Segment Start: Dataset entries
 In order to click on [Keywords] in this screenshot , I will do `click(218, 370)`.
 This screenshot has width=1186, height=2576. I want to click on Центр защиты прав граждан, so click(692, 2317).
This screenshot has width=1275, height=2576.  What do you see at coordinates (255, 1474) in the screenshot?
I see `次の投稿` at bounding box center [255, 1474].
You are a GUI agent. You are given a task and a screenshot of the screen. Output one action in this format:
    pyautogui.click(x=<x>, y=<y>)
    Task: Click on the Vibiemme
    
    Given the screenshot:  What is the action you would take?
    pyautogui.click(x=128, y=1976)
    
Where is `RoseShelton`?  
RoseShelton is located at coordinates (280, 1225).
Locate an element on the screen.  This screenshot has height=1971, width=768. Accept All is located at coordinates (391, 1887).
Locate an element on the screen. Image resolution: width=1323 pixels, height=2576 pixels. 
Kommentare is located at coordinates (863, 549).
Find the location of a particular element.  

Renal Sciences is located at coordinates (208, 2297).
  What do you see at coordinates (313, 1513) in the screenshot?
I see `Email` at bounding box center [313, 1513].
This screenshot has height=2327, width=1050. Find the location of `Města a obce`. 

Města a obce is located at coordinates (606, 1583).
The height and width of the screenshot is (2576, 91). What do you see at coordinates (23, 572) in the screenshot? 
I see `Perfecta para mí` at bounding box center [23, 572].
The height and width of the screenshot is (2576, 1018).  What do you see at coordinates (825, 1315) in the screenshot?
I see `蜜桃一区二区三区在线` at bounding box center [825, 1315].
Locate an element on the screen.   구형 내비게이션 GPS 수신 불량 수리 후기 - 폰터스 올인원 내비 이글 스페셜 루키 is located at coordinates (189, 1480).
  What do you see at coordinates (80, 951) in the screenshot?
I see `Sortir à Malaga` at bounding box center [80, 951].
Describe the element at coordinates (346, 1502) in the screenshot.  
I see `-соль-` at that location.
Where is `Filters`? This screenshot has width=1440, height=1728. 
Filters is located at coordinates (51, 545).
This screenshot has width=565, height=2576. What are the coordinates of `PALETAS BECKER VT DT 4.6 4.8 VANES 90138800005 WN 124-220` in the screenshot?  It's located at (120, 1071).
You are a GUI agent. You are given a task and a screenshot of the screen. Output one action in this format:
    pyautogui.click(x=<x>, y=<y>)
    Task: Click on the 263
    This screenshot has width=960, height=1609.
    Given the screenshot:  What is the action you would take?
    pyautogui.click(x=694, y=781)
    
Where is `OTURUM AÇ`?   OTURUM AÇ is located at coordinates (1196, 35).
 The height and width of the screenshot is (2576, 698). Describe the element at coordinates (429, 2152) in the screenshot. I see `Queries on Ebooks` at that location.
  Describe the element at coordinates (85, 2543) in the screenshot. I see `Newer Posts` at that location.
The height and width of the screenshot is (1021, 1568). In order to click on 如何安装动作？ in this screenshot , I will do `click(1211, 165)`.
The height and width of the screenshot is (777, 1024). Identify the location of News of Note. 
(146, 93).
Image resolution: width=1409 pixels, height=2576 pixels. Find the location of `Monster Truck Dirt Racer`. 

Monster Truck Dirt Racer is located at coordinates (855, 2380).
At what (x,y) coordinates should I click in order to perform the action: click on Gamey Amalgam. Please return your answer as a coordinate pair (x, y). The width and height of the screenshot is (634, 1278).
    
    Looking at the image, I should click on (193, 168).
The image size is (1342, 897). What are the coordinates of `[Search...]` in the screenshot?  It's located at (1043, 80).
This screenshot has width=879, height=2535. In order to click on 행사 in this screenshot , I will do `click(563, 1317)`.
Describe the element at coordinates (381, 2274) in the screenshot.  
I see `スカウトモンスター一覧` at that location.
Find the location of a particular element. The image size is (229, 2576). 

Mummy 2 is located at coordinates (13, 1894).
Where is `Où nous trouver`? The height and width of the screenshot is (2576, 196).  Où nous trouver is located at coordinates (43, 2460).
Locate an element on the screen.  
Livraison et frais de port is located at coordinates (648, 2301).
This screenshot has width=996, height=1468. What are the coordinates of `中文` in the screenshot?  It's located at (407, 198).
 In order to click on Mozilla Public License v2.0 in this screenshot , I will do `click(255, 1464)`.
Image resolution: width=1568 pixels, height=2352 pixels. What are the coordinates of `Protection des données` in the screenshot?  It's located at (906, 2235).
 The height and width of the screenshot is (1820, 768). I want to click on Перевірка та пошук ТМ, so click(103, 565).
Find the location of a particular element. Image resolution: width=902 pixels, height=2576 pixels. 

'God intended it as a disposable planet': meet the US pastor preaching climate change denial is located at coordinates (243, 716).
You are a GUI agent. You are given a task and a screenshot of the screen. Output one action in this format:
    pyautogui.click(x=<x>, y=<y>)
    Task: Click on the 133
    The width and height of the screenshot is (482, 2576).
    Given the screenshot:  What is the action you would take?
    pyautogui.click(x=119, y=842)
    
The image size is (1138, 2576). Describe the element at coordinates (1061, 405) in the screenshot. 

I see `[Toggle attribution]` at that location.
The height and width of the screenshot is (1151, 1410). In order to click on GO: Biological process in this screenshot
Segment End: Dataset entries
Give back all of the records exactly as they were provided above.

 In order to click on [Keywords] in this screenshot , I will do `click(218, 370)`.
 This screenshot has width=1186, height=2576. I want to click on Центр защиты прав граждан, so click(692, 2317).
This screenshot has width=1275, height=2576.  What do you see at coordinates (255, 1474) in the screenshot?
I see `次の投稿` at bounding box center [255, 1474].
You are a GUI agent. You are given a task and a screenshot of the screen. Output one action in this format:
    pyautogui.click(x=<x>, y=<y>)
    Task: Click on the Vibiemme
    
    Given the screenshot:  What is the action you would take?
    pyautogui.click(x=128, y=1976)
    
Where is `RoseShelton`?  
RoseShelton is located at coordinates (280, 1225).
Locate an element on the screen.  This screenshot has height=1971, width=768. Accept All is located at coordinates (391, 1887).
Locate an element on the screen. Image resolution: width=1323 pixels, height=2576 pixels. 
Kommentare is located at coordinates (863, 549).
Find the location of a particular element.  

Renal Sciences is located at coordinates (208, 2297).
  What do you see at coordinates (313, 1513) in the screenshot?
I see `Email` at bounding box center [313, 1513].
This screenshot has height=2327, width=1050. Find the location of `Města a obce`. 

Města a obce is located at coordinates (606, 1583).
The height and width of the screenshot is (2576, 91). What do you see at coordinates (23, 572) in the screenshot? 
I see `Perfecta para mí` at bounding box center [23, 572].
The height and width of the screenshot is (2576, 1018).  What do you see at coordinates (825, 1315) in the screenshot?
I see `蜜桃一区二区三区在线` at bounding box center [825, 1315].
Locate an element on the screen.   구형 내비게이션 GPS 수신 불량 수리 후기 - 폰터스 올인원 내비 이글 스페셜 루키 is located at coordinates (189, 1480).
  What do you see at coordinates (80, 951) in the screenshot?
I see `Sortir à Malaga` at bounding box center [80, 951].
Describe the element at coordinates (346, 1502) in the screenshot.  
I see `-соль-` at that location.
Where is `Filters`? This screenshot has width=1440, height=1728. 
Filters is located at coordinates (51, 545).
This screenshot has width=565, height=2576. What are the coordinates of `PALETAS BECKER VT DT 4.6 4.8 VANES 90138800005 WN 124-220` in the screenshot?  It's located at (120, 1071).
You are a GUI agent. You are given a task and a screenshot of the screen. Output one action in this format:
    pyautogui.click(x=<x>, y=<y>)
    Task: Click on the 263
    This screenshot has width=960, height=1609.
    Given the screenshot:  What is the action you would take?
    pyautogui.click(x=694, y=781)
    
Where is `OTURUM AÇ`?   OTURUM AÇ is located at coordinates (1196, 35).
 The height and width of the screenshot is (2576, 698). Describe the element at coordinates (429, 2152) in the screenshot. I see `Queries on Ebooks` at that location.
  Describe the element at coordinates (85, 2543) in the screenshot. I see `Newer Posts` at that location.
The height and width of the screenshot is (1021, 1568). In order to click on 如何安装动作？ in this screenshot , I will do `click(1211, 165)`.
The height and width of the screenshot is (777, 1024). Identify the location of News of Note. 
(146, 93).
Image resolution: width=1409 pixels, height=2576 pixels. Find the location of `Monster Truck Dirt Racer`. 

Monster Truck Dirt Racer is located at coordinates (855, 2380).
At what (x,y) coordinates should I click in order to perform the action: click on Gamey Amalgam. Please return your answer as a coordinate pair (x, y). The width and height of the screenshot is (634, 1278).
    
    Looking at the image, I should click on (193, 168).
The image size is (1342, 897). What are the coordinates of `[Search...]` in the screenshot?  It's located at (1043, 80).
This screenshot has width=879, height=2535. In order to click on 행사 in this screenshot , I will do `click(563, 1317)`.
Describe the element at coordinates (381, 2274) in the screenshot.  
I see `スカウトモンスター一覧` at that location.
Find the location of a particular element. The image size is (229, 2576). 

Mummy 2 is located at coordinates (13, 1894).
Where is `Où nous trouver`? The height and width of the screenshot is (2576, 196).  Où nous trouver is located at coordinates (43, 2460).
Locate an element on the screen.  
Livraison et frais de port is located at coordinates (648, 2301).
This screenshot has width=996, height=1468. What are the coordinates of `中文` in the screenshot?  It's located at (407, 198).
 In order to click on Mozilla Public License v2.0 in this screenshot , I will do `click(255, 1464)`.
Image resolution: width=1568 pixels, height=2352 pixels. What are the coordinates of `Protection des données` in the screenshot?  It's located at (906, 2235).
 The height and width of the screenshot is (1820, 768). I want to click on Перевірка та пошук ТМ, so click(103, 565).
Find the location of a particular element. Image resolution: width=902 pixels, height=2576 pixels. 

'God intended it as a disposable planet': meet the US pastor preaching climate change denial is located at coordinates (243, 716).
You are a GUI agent. You are given a task and a screenshot of the screen. Output one action in this format:
    pyautogui.click(x=<x>, y=<y>)
    Task: Click on the 133
    The width and height of the screenshot is (482, 2576).
    Given the screenshot:  What is the action you would take?
    pyautogui.click(x=119, y=842)
    
The image size is (1138, 2576). Describe the element at coordinates (1061, 405) in the screenshot. 

I see `[Toggle attribution]` at that location.
The height and width of the screenshot is (1151, 1410). In order to click on GO: Biological process in this screenshot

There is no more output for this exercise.